Nepotism, Networks, and Nature Outgun Test Scores

Network diagram of the founders of the semiconductor industry
SOURCE: SEMI Semiconductor Industry Genealogy Chart.

You cannot teach an old dog new tricks. Or is it possible that the saying really should be that venerable canines like your correspondent cannot unlearn their old tricks? This conundrum confronts me almost daily as my neural tentacles quiver at the sight of some factoid or phrase they were trained to retrieve — and rewarded for retrieval — over decades of my motley career. (The tentacles are metaphorical, of course, the only tentacles creeping out from my form are the stray whiskers of my unruly latte white beard.) This training of my mind with a mere scan of an obituary in the New York Times can hurl me back into my personal history of testing, into another consideration of the ways in which we get educational measurement wrong. 

The word testing never appears in the obituary of Christopher Meyer. Instead, its connection to that world is through a testimony to ways in which testing’s power is overestimated and misrepresented as the pathway or gateway or blockade to success in this world. 

Meyer was the British ambassador to the United states during a crucial era: 09/11 and the second Iraq war. He later wrote books and “also hosted television documentaries, including a BBC series, “Networks of Power” (2012), in which he sought to identify the attributes that powerful global cities and their influential inhabitants share.” 

Aha! Meyer must end up discovering through this research that what really mattered in getting to the top in those societies was the test scores of potential leaders. Or did he? 

“I thought, this is really interesting — what makes these cities tick? Who makes them tick?” he told The Guardian in 2012. “And I started off with a hypothesis, which I think has been more or less justified by the filming, which was: Perhaps they have more in common with each other than they do with their own countries. Having watched Mumbai, Moscow and Rome, I would say the common trait is an alarming degree of nepotism.” (Emphasis gleefully, indulgently, and self righteously added.) 

The complaints that testing regimens obstruct the ability of individuals to gain admission to important decision making roles in our institutions miss this point. It’s not solely about what you know and perhaps not even importantly about what you know as long as you can make up for it substantially with who you know. And if who you know is someone who is related to you so much the better. 

As Meyer further noted, “it is your nature to surround yourself with people who you think will advance your interests, with whom you have some essential compatibility, and with whom you get on.” 

We don’t have to rely only upon the testimony of someone as savvy and well traveled as Christopher Meyer to prove the power of relationships over the influence of testing There are significant research studies regarding powerful networks. Consider Silicon Valley and this study by Castilla, Hwang, and the great Granovetters.  

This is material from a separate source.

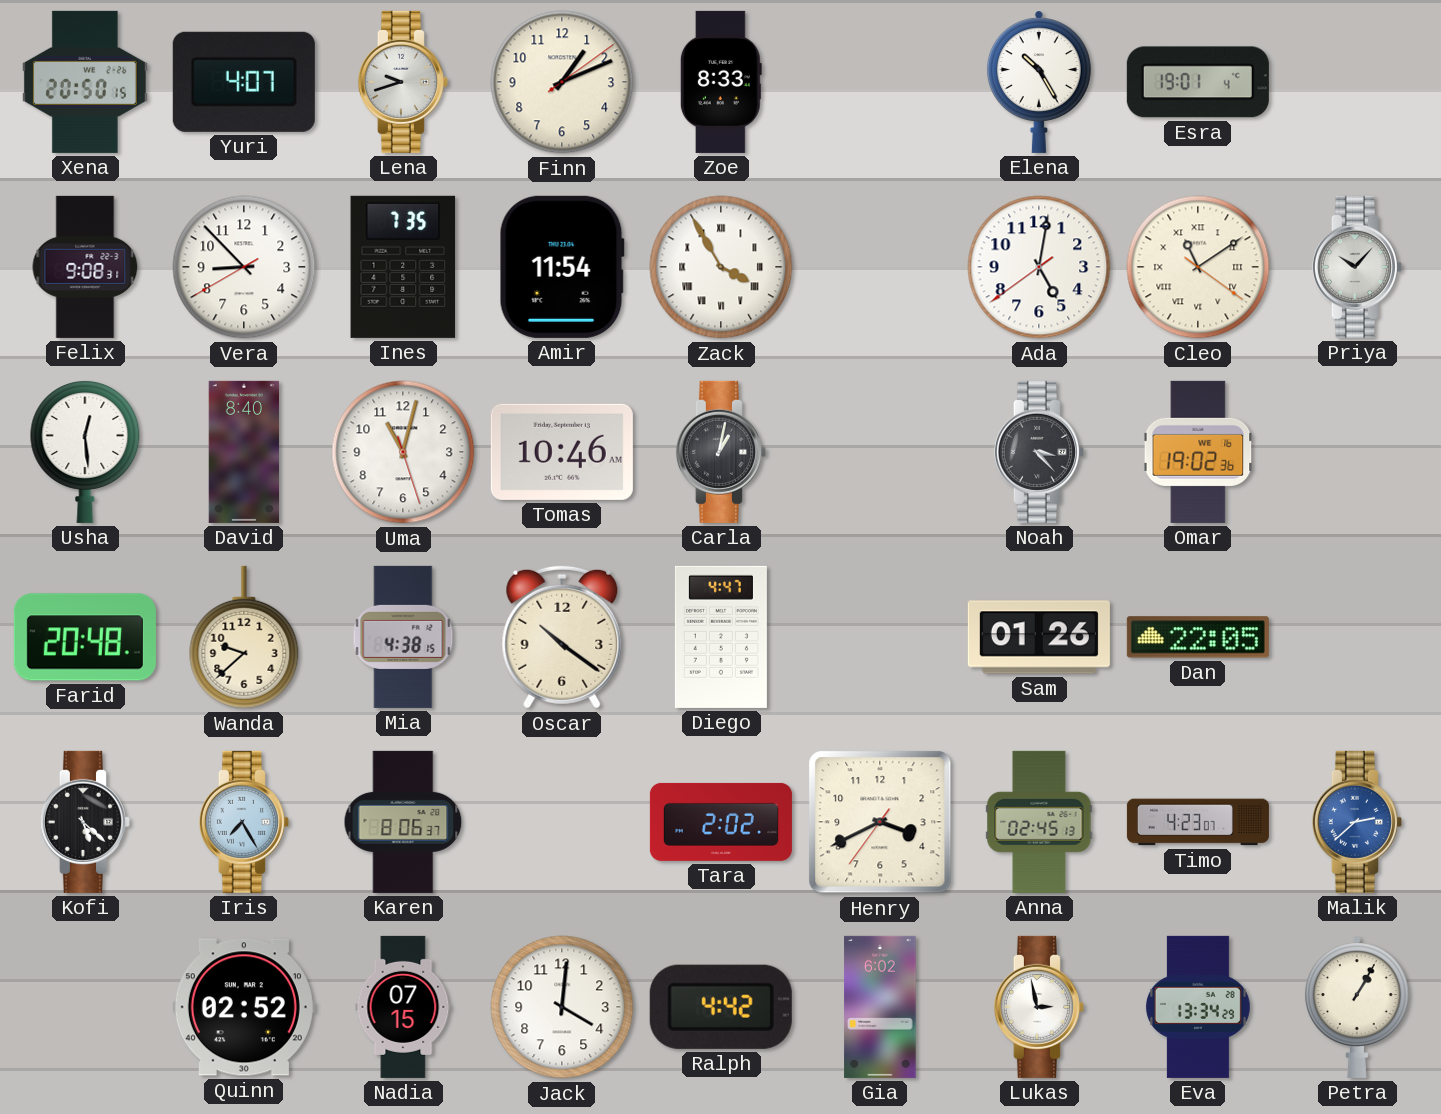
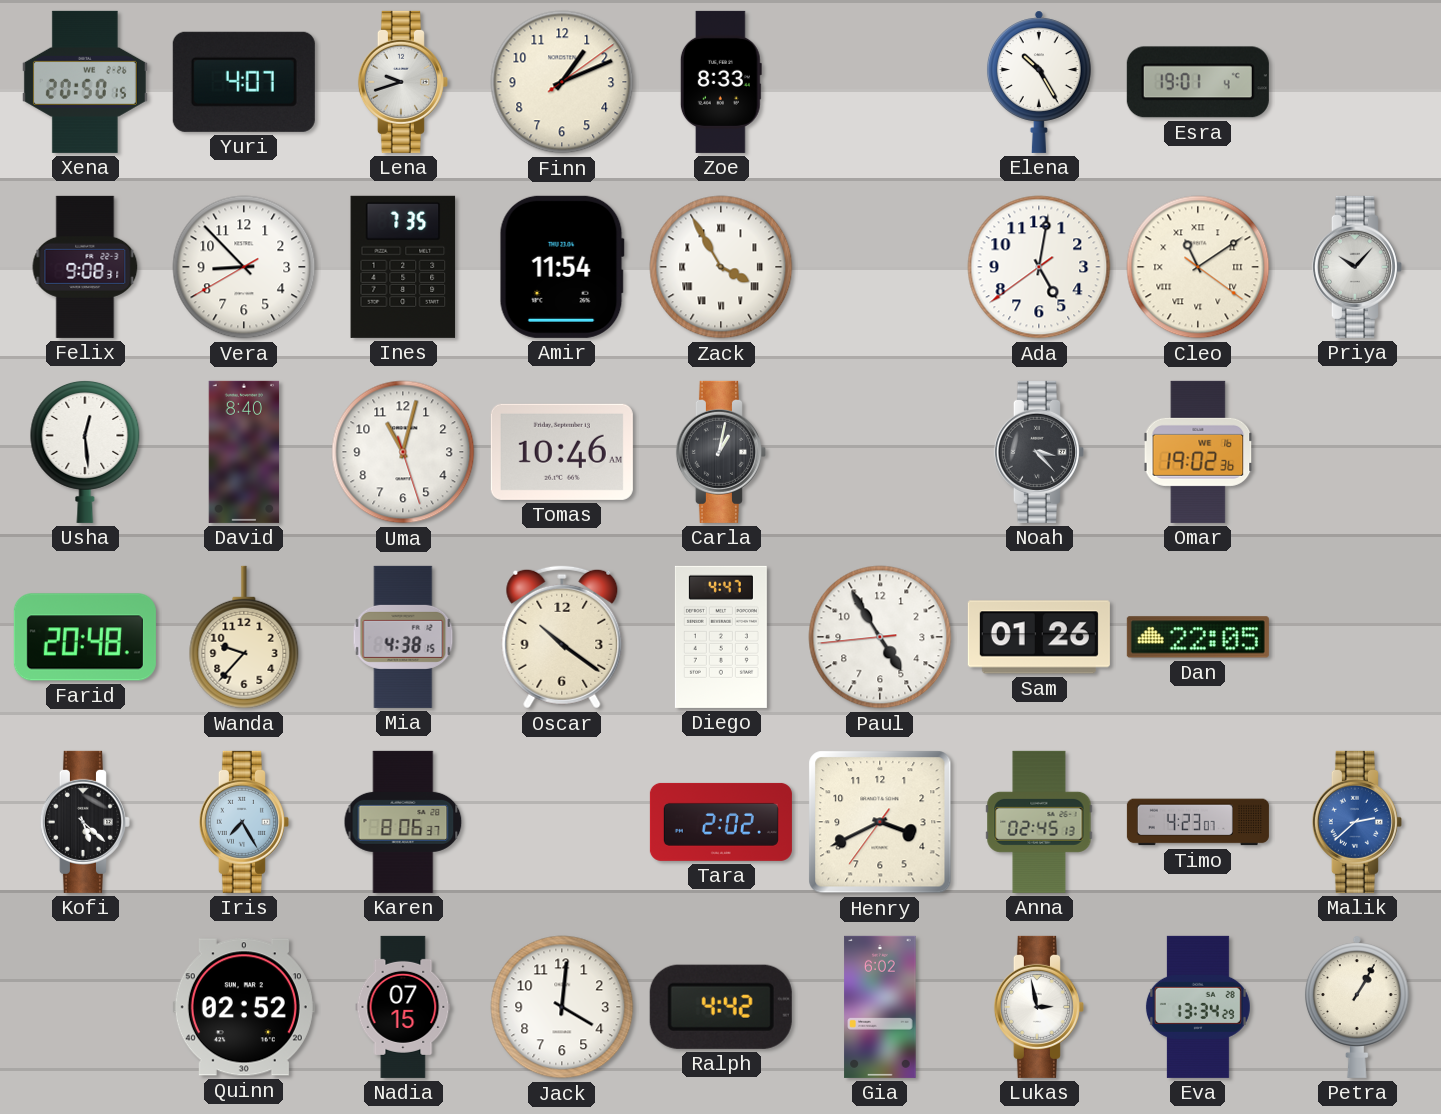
Wanda: 9:38 -> 9:37
Paul: none -> 4:54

A “social network” can be defined as a set of nodes or actors (persons or organizations) linked by social relationships or ties of a specified type. A tie or relation between two actors has both strength and content. The content might include information, advice, or friendship, shared interest or membership, and typically some level of trust. The level of trust in a tie is crucial, in Silicon Valley as elsewhere. Two aspects of social networks affect trust. One is “relational”—having to do with the particular history of that tie, which produces conceptions of what each actor owes to the other. The other is “structural”: some network structures make it easier than others do for people to form trusting relationships and avoid malfeasance. For example, a dense network with many connections makes information on the good and bad aspects of one’s reputation spread more easily” 

And what do these networks do? They prize prior relationships; they privilege memberships in certain castes of American society.

The authors found that networks underlie the success of regions for a variety of industries. That is not to say that testing is completely without influence. The networks draw upon higher education institutions and certain higher education institutions such as the Ivy League colleges, Stanford, Caltech, Duke, U Chicago etc play important feeder functions to the networks. In many instances, test scores did allow people to get into those higher institutions but as previously pointed out in this blog, many people ended up in those exclusive colleges without the highest test scores. 

Again, confirmation bias is sitting on my shoulder as I write this. layers of indignation at the commentariat’s ignoring of the ways in which people actually get into positions of authority coat every word I write on this subject. That’s why I would love for someone to disagree with me, to enlighten me as to what I am missing in this argument. And now, this old dog is going to go lie down. 

2 thoughts on “Nepotism, Networks, and Nature Outgun Test Scores

  1. Marianne Talbot

    Sorry, T.J., but I can’t disagree with you on this one! As someone who has noodled around the edges of ‘the elite’ for decades, I can absolutely confirm your confirmation bias with my own. But equally, I recognise that I’m part of a different caste of ‘elite’ for others… I don’t think I have any answers. Perhaps it is down to any individual who is not ‘in’ the elite not having a chance of understanding its power and potential until it is way too late to do anything about it. It’s too late for me to break into ‘the elite’, it was too late even when I went to university the first time, I simply didn’t go to the right schools, and I wasn’t born into the ‘right’ family… It isn’t the academic testing that’s the issue, it’s the background checks!